I was not so open with the next woman, also plain. She asked whether there was something wrong with my face, and I told her half of the truth. She was sweetly sympathetic, motherly, which did not endear her to me. It did make her a good subject for the experiment. We left the socializing section of the bar and went back to the so-called “love room.”

There was an acrid quality to the air that I suppose was compounded of incense and sweat, but of course my dry nose was not capable of identifying actual smells. For the first time, I was grateful for that disability; the place probably had the aroma of a well-used locker room. Plus pheromones.

Under the muted lights, red and blue as well as white, more than a dozen couples were engaged more or less actively in various aspects of amorous behavior. A few were frankly staring at others, but most were either absorbed with their own affairs or furtive in their voyeurism. Most of them were on the floor, which was a warm soft mat, but some were using tables and chairs in fairly ingenious ways. Several of the permutations would no doubt have been impossible or dangerous in Earth’s gravity.

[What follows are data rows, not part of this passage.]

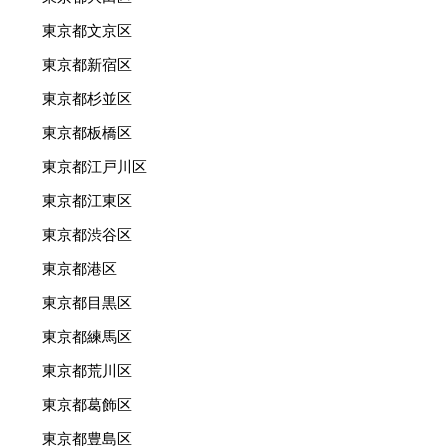
東京都文京区
東京都新宿区
東京都杉並区
東京都板橋区
東京都江戸川区
東京都江東区
東京都渋谷区
東京都港区
東京都目黒区
東京都練馬区
東京都荒川区
東京都葛飾区
東京都豊島区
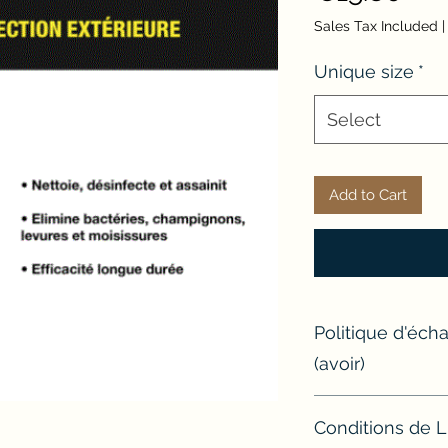
Sales Tax Included
Unique size
*
Select
Add to Cart
Politique d'éc
(avoir)
Si un article ne con
Conditions de L
l'échanger ou d'e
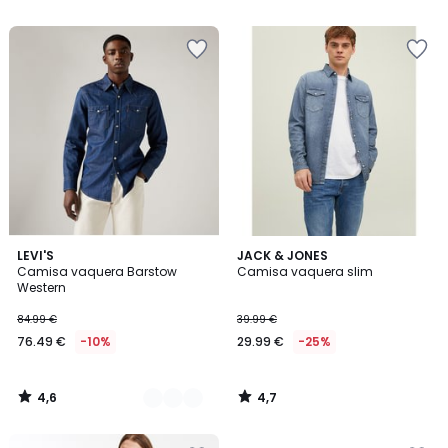
5
5
4,6
4,7
2
LEVI'S
JACK & JONES
/ 5
/ 5
Camisa vaquera Barstow
Camisa vaquera slim
Colores
Western
84.99 €
39.99 €
76.49 €
-10%
29.99 €
-25%
4,6
4,7
/
/
5
5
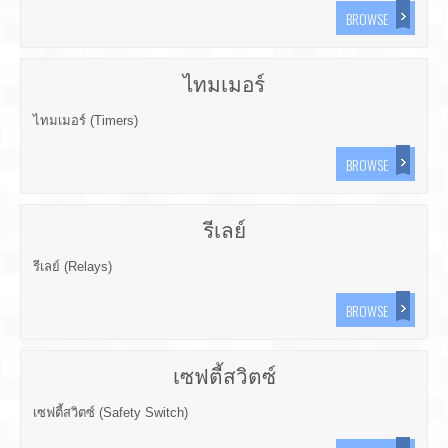
BROWSE
ไทมเมอร์
ไทมเมอร์ (Timers)
BROWSE
รีเลย์
รีเลย์ (Relays)
BROWSE
เซฟตี้สวิตซ์
เซฟตี้สวิตซ์ (Safety Switch)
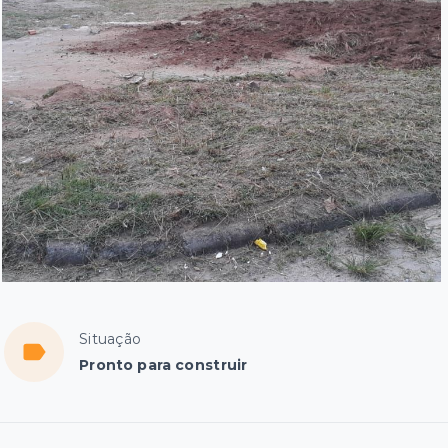
Situação
Pronto para construir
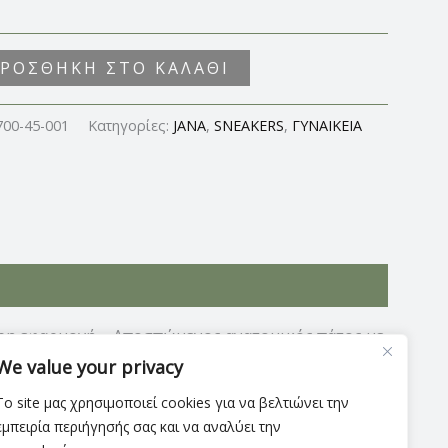
ΡΟΣΘΉΚΗ ΣΤΟ ΚΑΛΆΘΙ
700-45-001
Κατηγορίες:
JANA
,
SNEAKERS
,
ΓΥΝΑΙΚΕΙΑ
ρη εφαρμογή – Αποσπώμενος ανατομικός πάτος με
E
που μπλοκάρει τις σταγόνες του νερού να
We value your privacy
ύ 5εκ
Το site μας χρησιμοποιεί cookies για να βελτιώνει την
εμπειρία περιήγησής σας και να αναλύει την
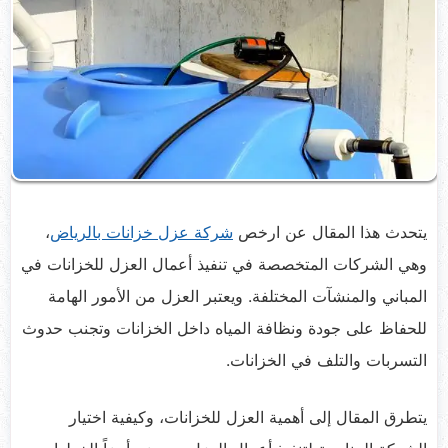
يتحدث هذا المقال عن ارخص
شركة عزل خزانات بالرياض
،
وهي الشركات المتخصصة في تنفيذ أعمال العزل للخزانات في
المباني والمنشآت المختلفة. ويعتبر العزل من الأمور الهامة
للحفاظ على جودة ونظافة المياه داخل الخزانات وتجنب حدوث
التسربات والتلف في الخزانات.
يتطرق المقال إلى أهمية العزل للخزانات، وكيفية اختيار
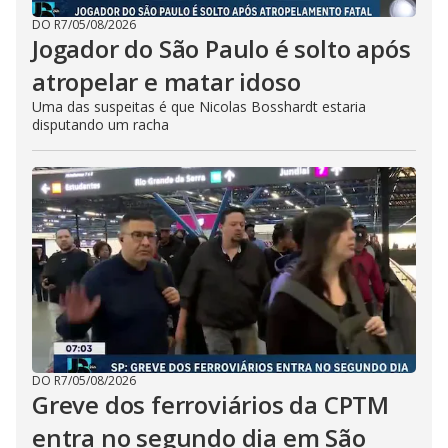
DO R7
/
05/08/2026
Jogador do São Paulo é solto após
atropelar e matar idoso
Uma das suspeitas é que Nicolas Bosshardt estaria
disputando um racha
DO R7
/
05/08/2026
Greve dos ferroviários da CPTM
entra no segundo dia em São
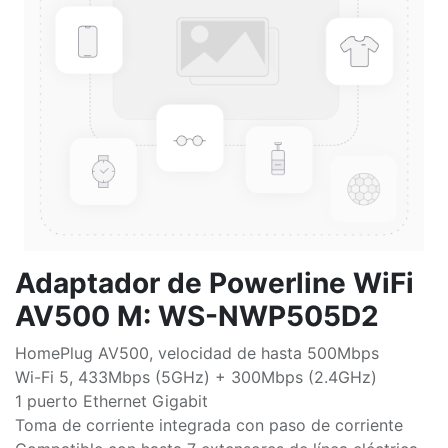
Adaptador de Powerline WiFi
AV500 M: WS-NWP505D2
HomePlug AV500, velocidad de hasta 500Mbps
Wi-Fi 5, 433Mbps (5GHz) + 300Mbps (2.4GHz)
1 puerto Ethernet Gigabit
Toma de corriente integrada con paso de corriente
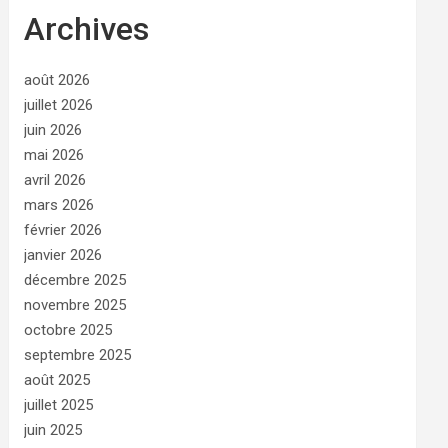
Archives
août 2026
juillet 2026
juin 2026
mai 2026
avril 2026
mars 2026
février 2026
janvier 2026
décembre 2025
novembre 2025
octobre 2025
septembre 2025
août 2025
juillet 2025
juin 2025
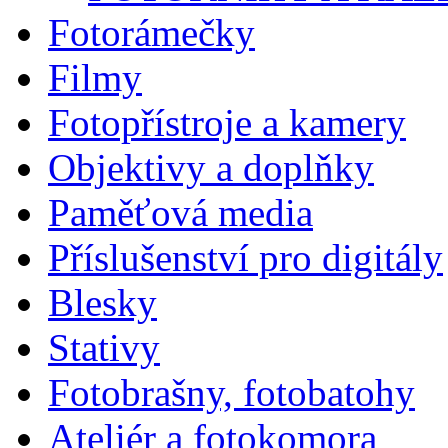
Fotorámečky
Filmy
Fotopřístroje a kamery
Objektivy a doplňky
Paměťová media
Příslušenství pro digitály
Blesky
Stativy
Fotobrašny, fotobatohy
Ateliér a fotokomora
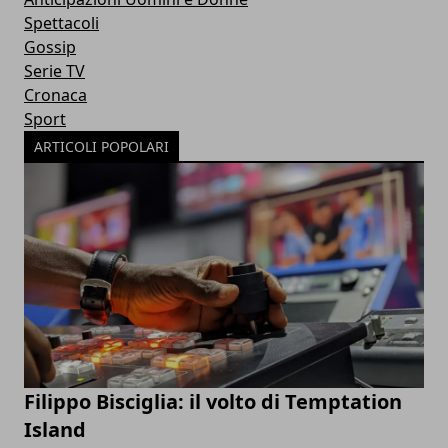
Spettacoli
Gossip
Serie TV
Cronaca
Sport
ARTICOLI POPOLARI
Filippo Bisciglia: il volto di Temptation
Island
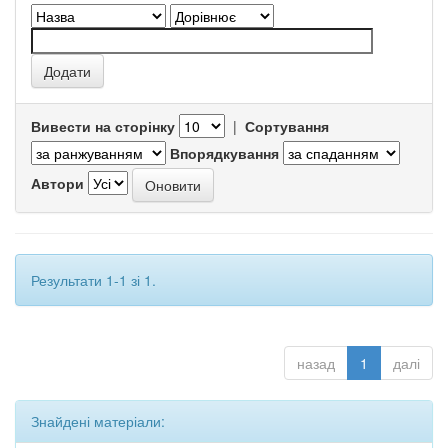
Вивести на сторінку
|
Сортування
Впорядкування
Автори
Результати 1-1 зі 1.
назад
1
далі
Знайдені матеріали:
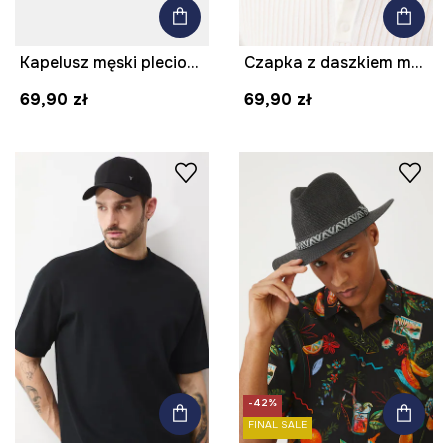
Kapelusz męski pleciony
Czapka z daszkiem męska z lnem
69,90 zł
69,90 zł
-42%
FINAL SALE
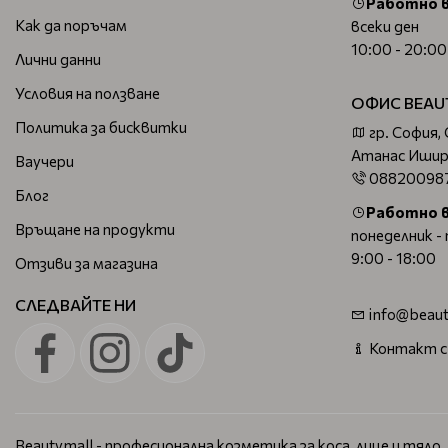
Работно 
Как да поръчам
всеки ден
10:00 - 20:00
Лични данни
Условия на ползване
ОФИС BEAU
Политика за бисквитки
гр. София,
Атанас Ишир
Ваучери
08820098
Блог
Работно 
Връщане на продукти
понеделник -
9:00 - 18:00
Отзиви за магазина
СЛЕДВАЙТЕ НИ
info@beaut
Контакт с
Beautymall - професионална козметика за коса, лице и тяло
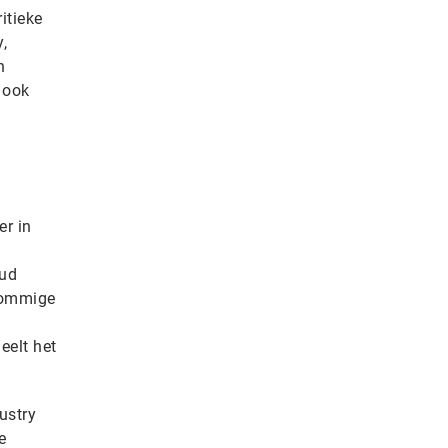
itieke
,
n
 ook
er in
oud
sommige
eelt het
ustry
e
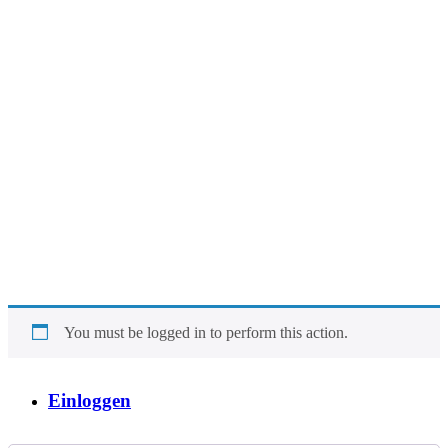
You must be logged in to perform this action.
Einloggen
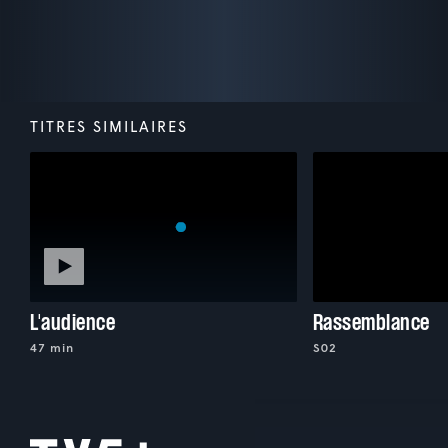
TITRES SIMILAIRES
L'audience
Rassemblance
47 min
S02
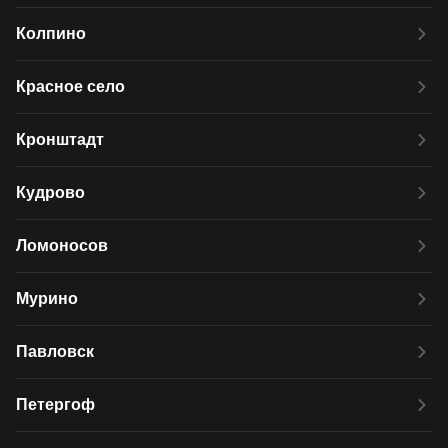
Колпино
Красное село
Кронштадт
Кудрово
Ломоносов
Мурино
Павловск
Петергоф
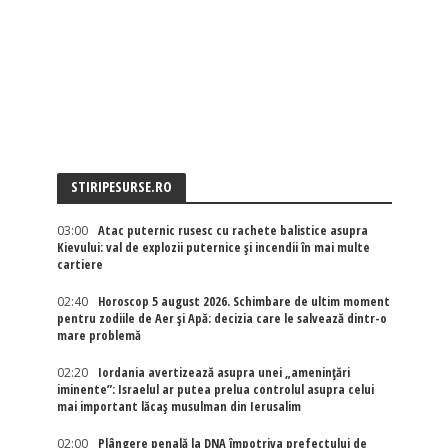
STIRIPESURSE.RO
03:00
Atac puternic rusesc cu rachete balistice asupra
Kievului: val de explozii puternice și incendii în mai multe
cartiere
02:40
Horoscop 5 august 2026. Schimbare de ultim moment
pentru zodiile de Aer și Apă: decizia care le salvează dintr-o
mare problemă
02:20
Iordania avertizează asupra unei „amenințări
iminente”: Israelul ar putea prelua controlul asupra celui
mai important lăcaș musulman din Ierusalim
02:00
Plângere penală la DNA împotriva prefectului de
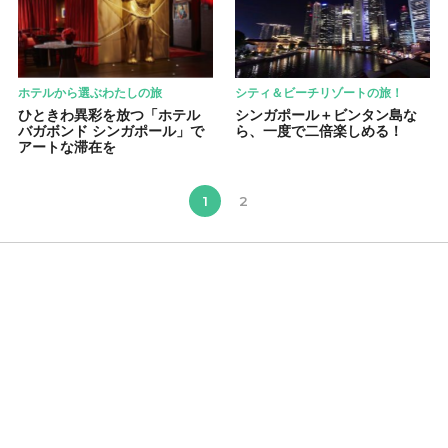
ホテルから選ぶわたしの旅
シティ＆ビーチリゾートの旅！
ひときわ異彩を放つ「ホテル
シンガポール＋ビンタン島な
バガボンド シンガポール」で
ら、一度で二倍楽しめる！
アートな滞在を
1
2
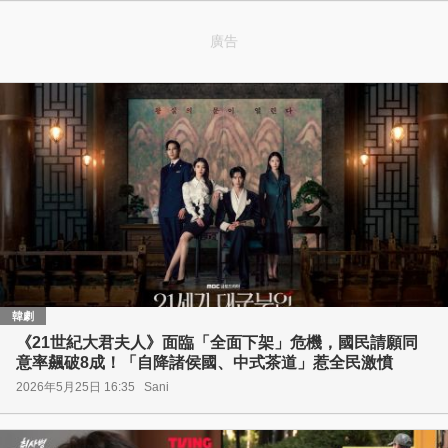
廣告
韓劇
《21世紀大君夫人》面臨「全面下架」危機，國民請願同
意率飆破8成！「自降諸侯國、中式茶道」惹全民激憤
2026年5月25日 16:35
Sani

We undressed and she complimented me on my evident spryness. A nearby spectator made a jealous observation. Her own body was rather flaccid, doughy, and under previous circumstances I doubt that I would have been able to maintain enthusiasm. There was no problem, however; in fact, I rather enjoyed it. She required very little foreplay, and I was soon repeating the odd sensation of hypersensitized explorations. Gynecological spelunking.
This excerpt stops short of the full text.